Well bathing isn't that difficult. Just make them super wet scrub with horse soap(I use superpoo lol) and then just rinse. I use a plastic curry comb that attaches to a hose. just do it on a warm day with luke warm water or dry them with towels and blanket 

I also have this special shine spray but i don't know what it's called. I spray that on and then give 'em a quick brush. I've heard that some people use baby powder for the white parts to make them whiter but I'm not completely sure about that.

Don't forget to bang the tail and cut her whiskers to about 2 inches in length. oh and use seperate sponges to clean the eyes, nose and dock areas!!

Goodluck!


----------



## lilruffian (Jun 28, 2010)

^^ good advice.
If you can get out with a pair of clippers, i'd also suggest trimming her jaw/chin hairs as well as fetlock hairs & the ear hairs that stick out (not all of them!). Check out youtube, there are some great how-to videos.
Pull out any loose, scraggly bits of hair that wont cooperate in the mane as well lol.

If you go out the day before, you could bath her (even rubbing her down with a wet cloth would bring out some shine) and then put a sheet on her over night incase she rolls or lies down.
Then when you get to the competition, get a bucket & wet sponge/cloth & wipe down her legs or any dirty spots. No need to bring out the hose if you're not comfortable with it yet.
Spray on shine is good as well though a wet rag works fine


----------



## trynottofall (Feb 23, 2011)

well....giving a bath is pretty simple. I know I could do it without much help, although for a little bit last year I though giving a hose off counted as a bath *embarrassing* just get your horse wet, shampoo up a sponge and put the soap on. Then rinse and dry. You could trim her and if you wanted to either while you are bathing use quicsilver (a shampoo) or on the day of the show just sure some green spot out on her sicks to bring out the white. Showsheen is nice, but be sure not to put it where her saddle goes or...slippery bad news.
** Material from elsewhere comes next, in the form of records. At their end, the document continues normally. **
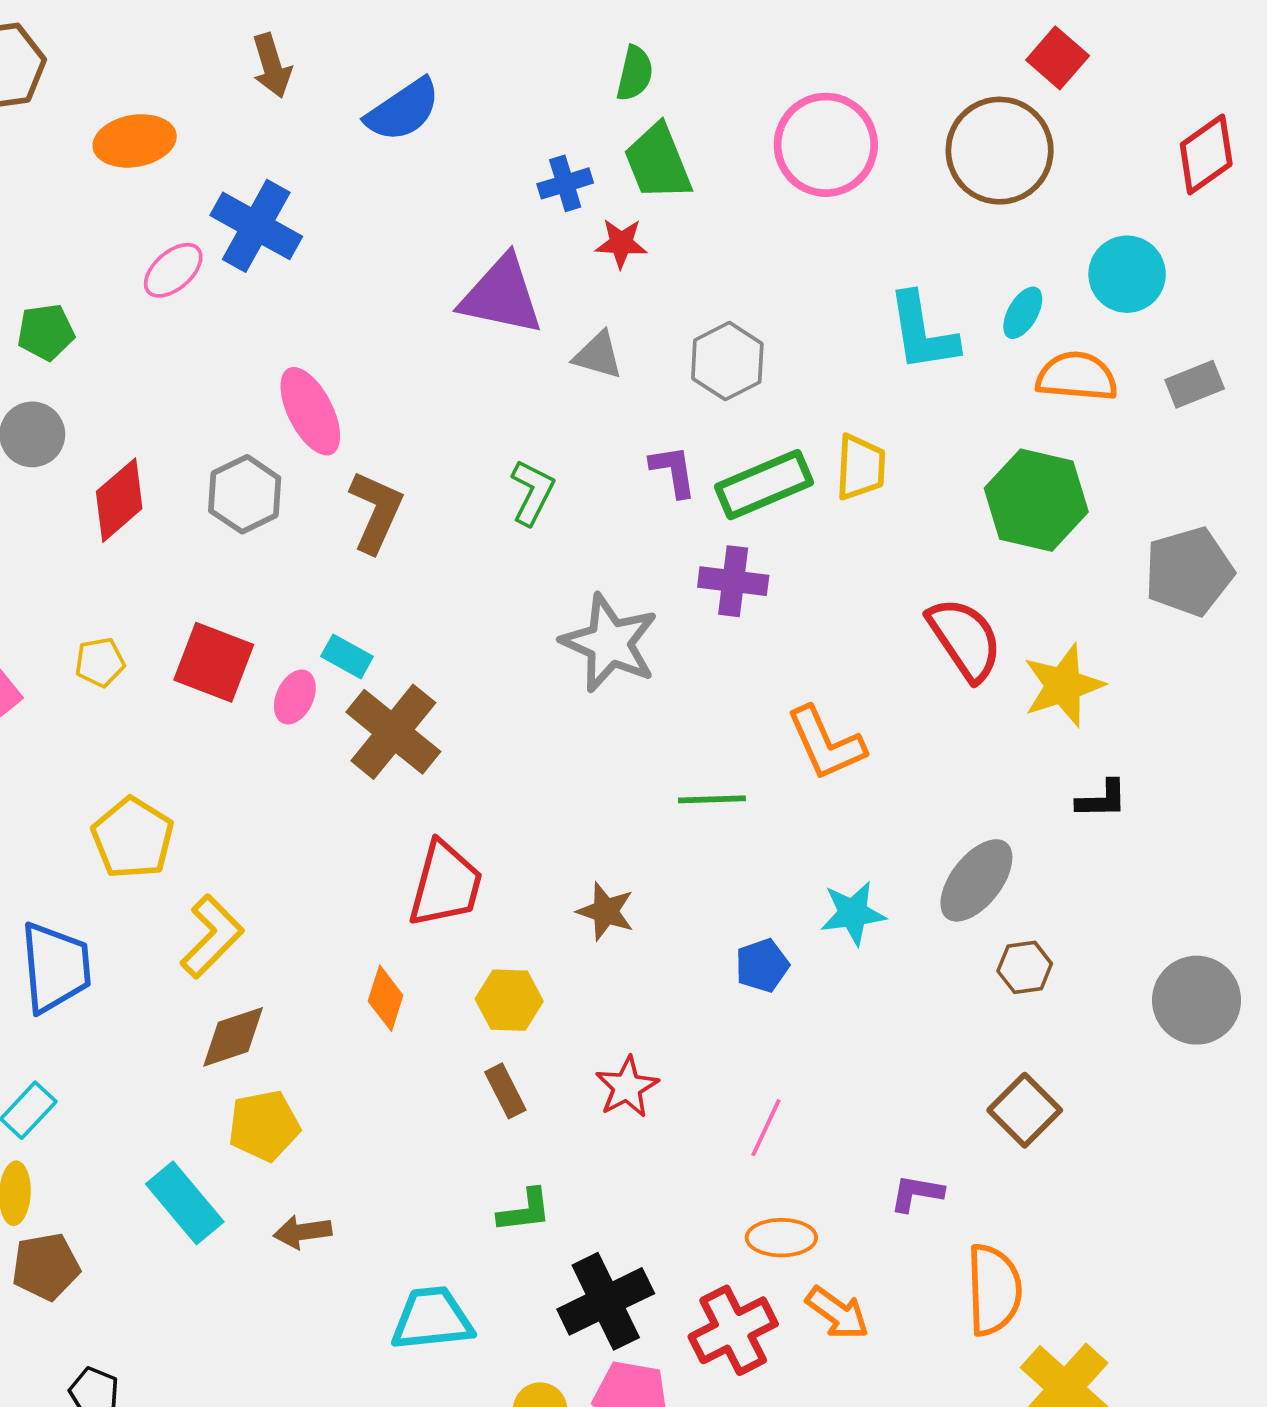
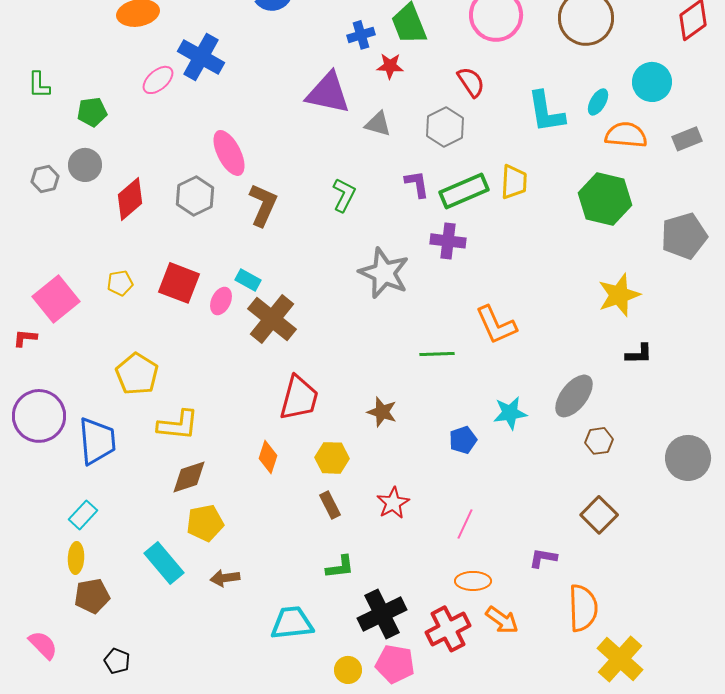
red semicircle: (965, 639) -> (471, 82), moved, size x0.7
yellow L-shape: (212, 936) -> (178, 425), turned 51

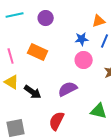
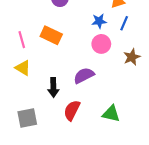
black arrow: (33, 92) -> (53, 88), moved, turned 54
green triangle: (99, 111) -> (111, 114), moved

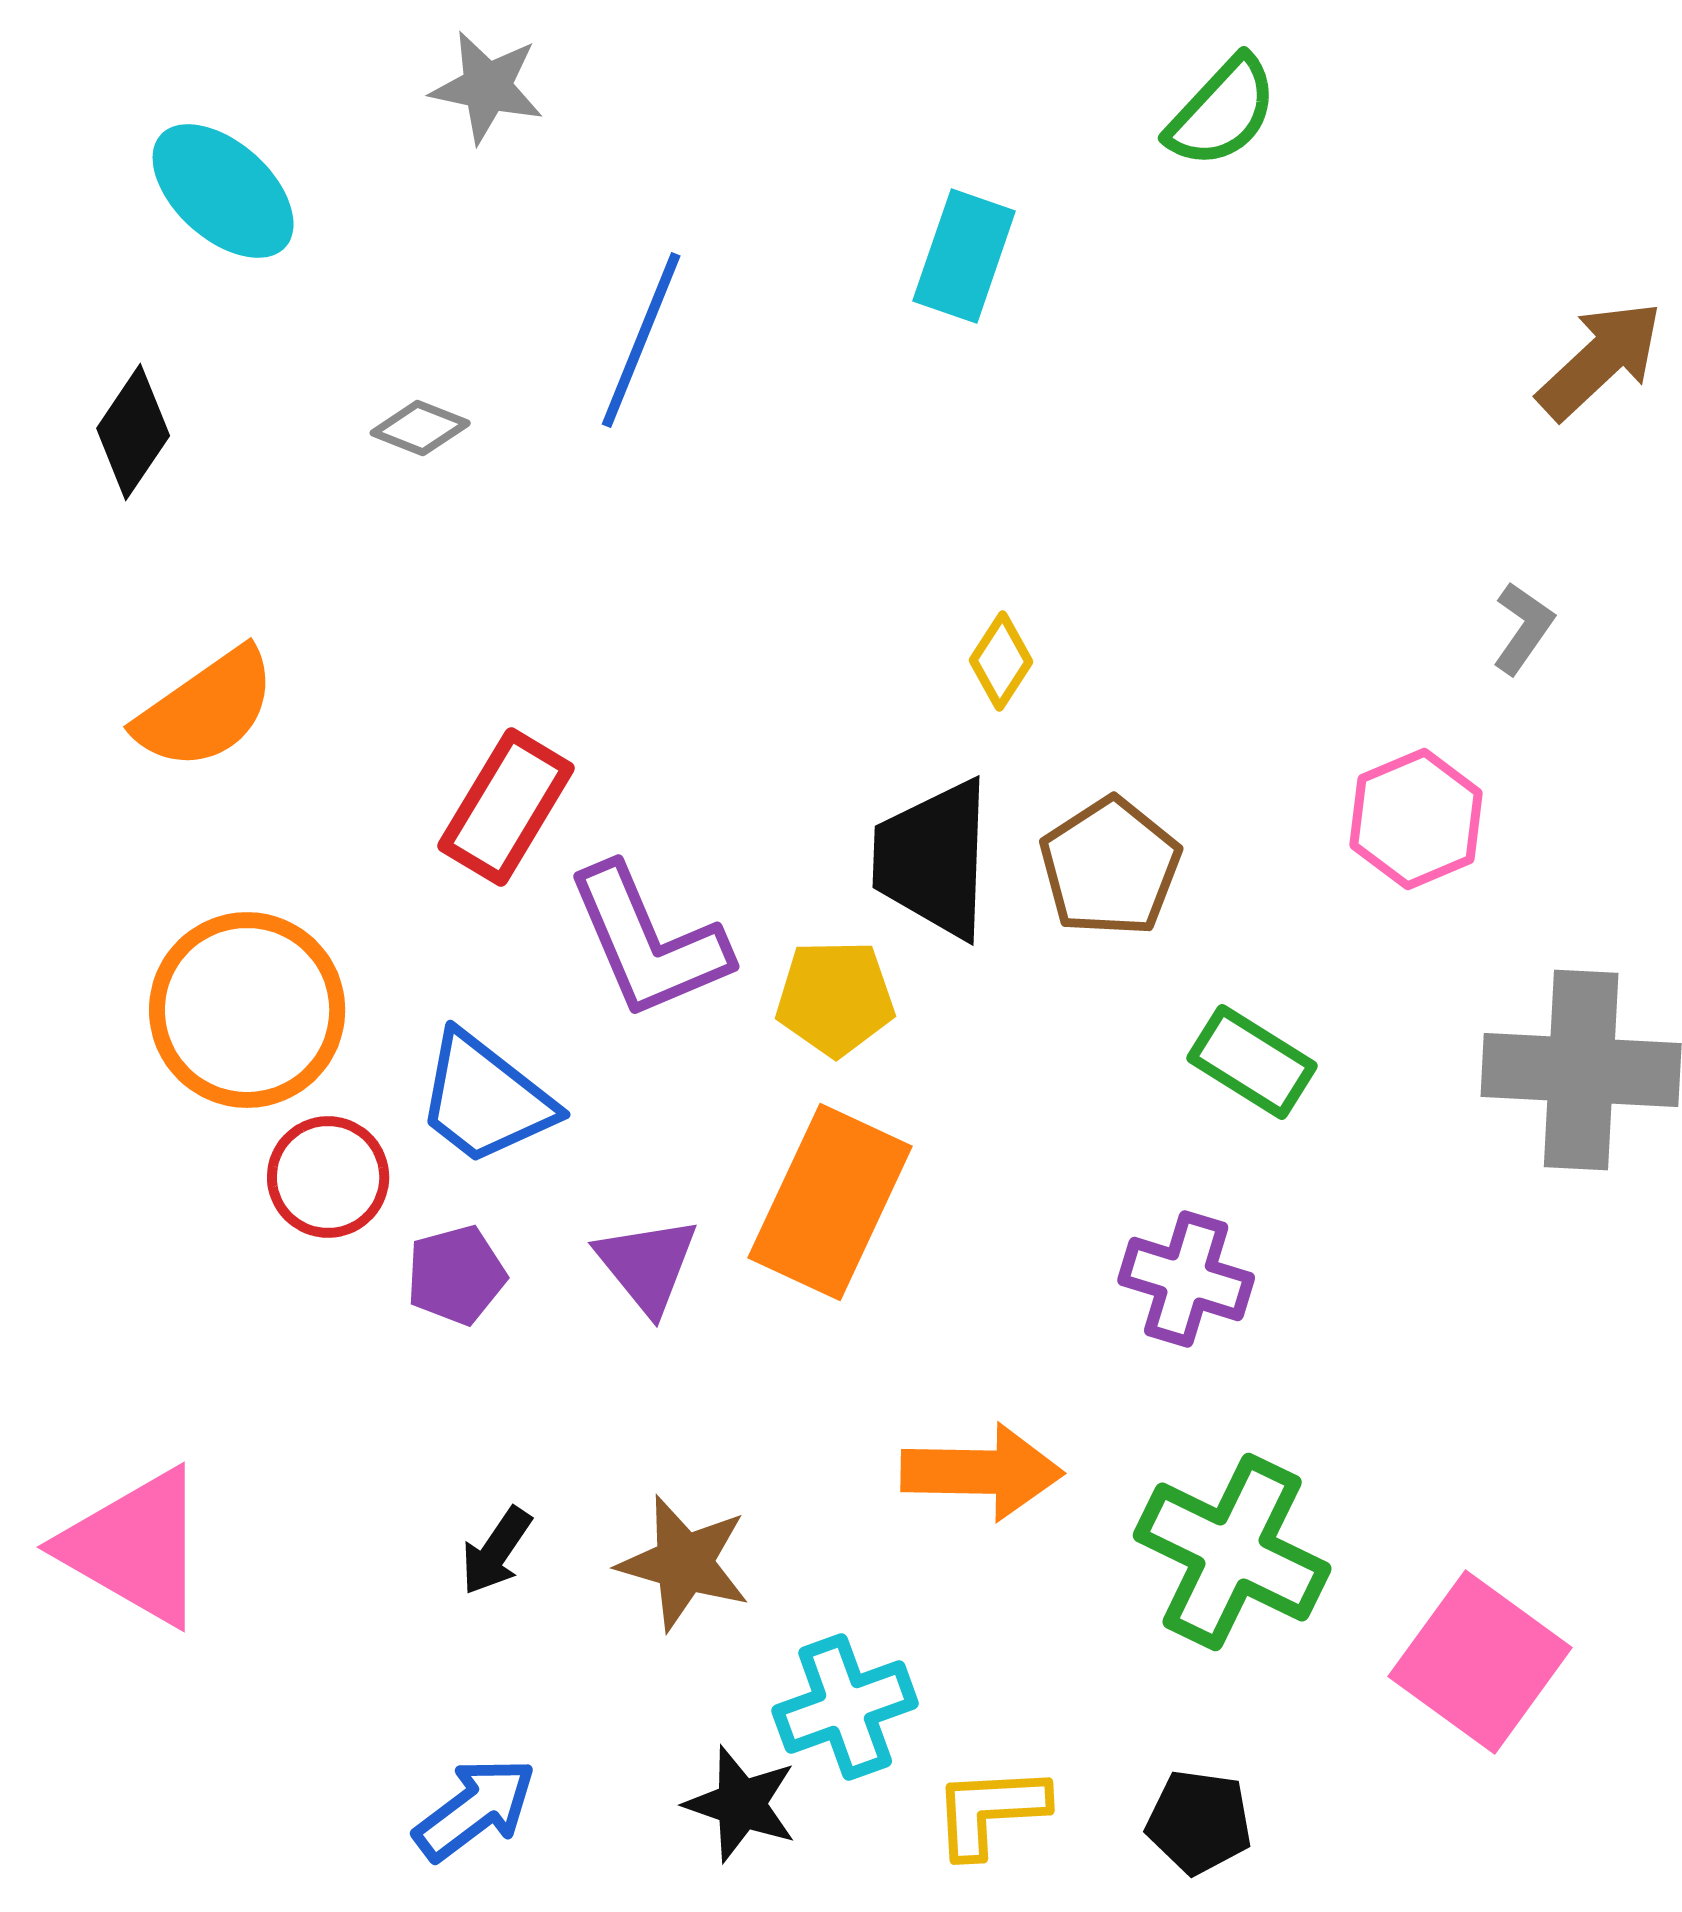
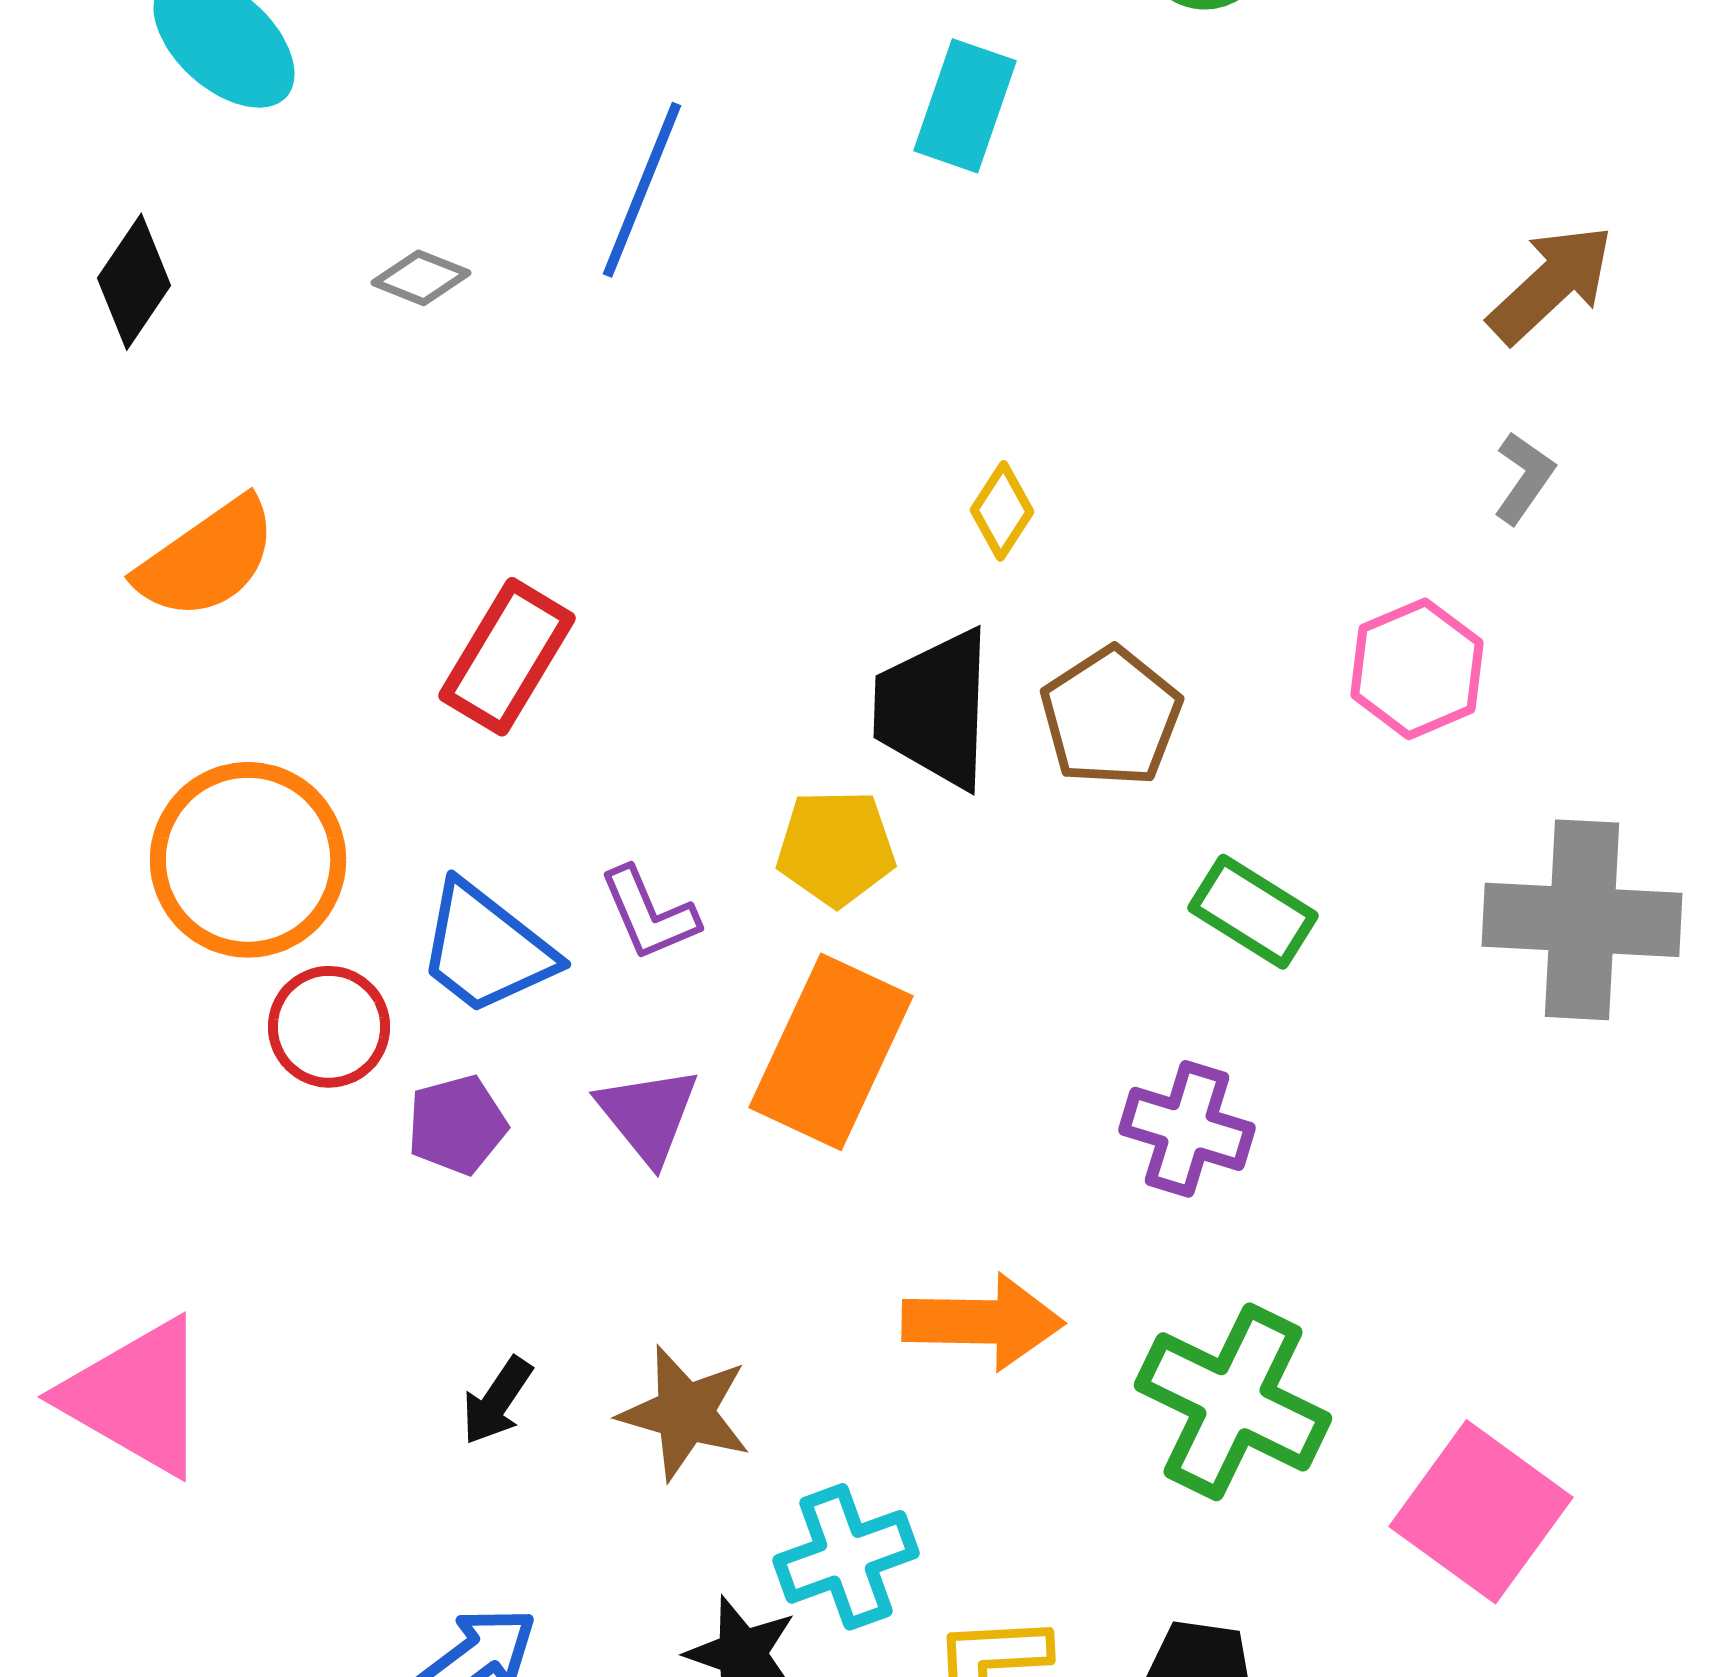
brown arrow: (1600, 360) -> (1551, 284), moved
purple L-shape: (648, 942) -> (649, 914), moved, size x0.6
Good luck at your show!


----------



## faye (Oct 13, 2010)

can I just point out that the OP is in the UK, in May it is normaly Quite cold and riding schools dont like you giving thier horses full baths in that weather.
In the last 2 weeks I have bathed my show pony twice and he has been shakeing with cold both times, now I have access to running hot water, a horse shower and I am extremely well practiced in the art of giving a horse a bath as quick as possible (record is 20 mins flat), I also have a mountain of rugs and duvets to put on the horse afterwards which doesnt normaly happen at riding schools.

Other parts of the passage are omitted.